* What needs to be done
Copy out all the lines of the data that hold the word "perfect".

(Dataset entries)
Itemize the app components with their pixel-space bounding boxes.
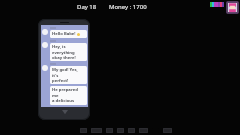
staticText: Hello Babe! xyxy=(52,31,76,37)
staticText: Hey, is everything okay there! xyxy=(52,44,85,60)
button[interactable]: Hey, is everything okay there! xyxy=(50,43,87,61)
button[interactable]: Toolbar action 1 xyxy=(80,128,87,133)
button[interactable]: Toolbar action 2 xyxy=(91,128,102,133)
button[interactable]: Toolbar action 6 xyxy=(139,128,148,133)
staticText: Money : 1700 xyxy=(109,3,147,11)
button[interactable]: Contact avatar xyxy=(42,65,48,71)
button[interactable]: Contact avatar xyxy=(42,29,48,35)
staticText: My god! Yes, it's perfect! xyxy=(52,67,85,83)
button[interactable]: Toolbar action 8 xyxy=(163,128,172,133)
button[interactable]: Hello Babe! xyxy=(50,30,87,38)
staticText: Day 18 xyxy=(77,3,97,11)
button[interactable]: Character portrait xyxy=(226,1,239,14)
button[interactable]: Toolbar action 4 xyxy=(117,128,124,133)
button[interactable]: He prepared me a delicious meal, look xyxy=(50,86,87,105)
button[interactable]: Toolbar action 5 xyxy=(128,128,135,133)
button[interactable]: Contact avatar xyxy=(42,42,48,48)
button[interactable]: Toolbar action 3 xyxy=(106,128,113,133)
button[interactable]: My god! Yes, it's perfect! xyxy=(50,66,87,84)
staticText: He prepared me a delicious meal, look xyxy=(52,87,85,104)
button[interactable]: Home xyxy=(60,107,69,116)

* Problem solution
staticText: My god! Yes, it's perfect! xyxy=(52,67,85,83)
button[interactable]: My god! Yes, it's perfect! xyxy=(50,66,87,84)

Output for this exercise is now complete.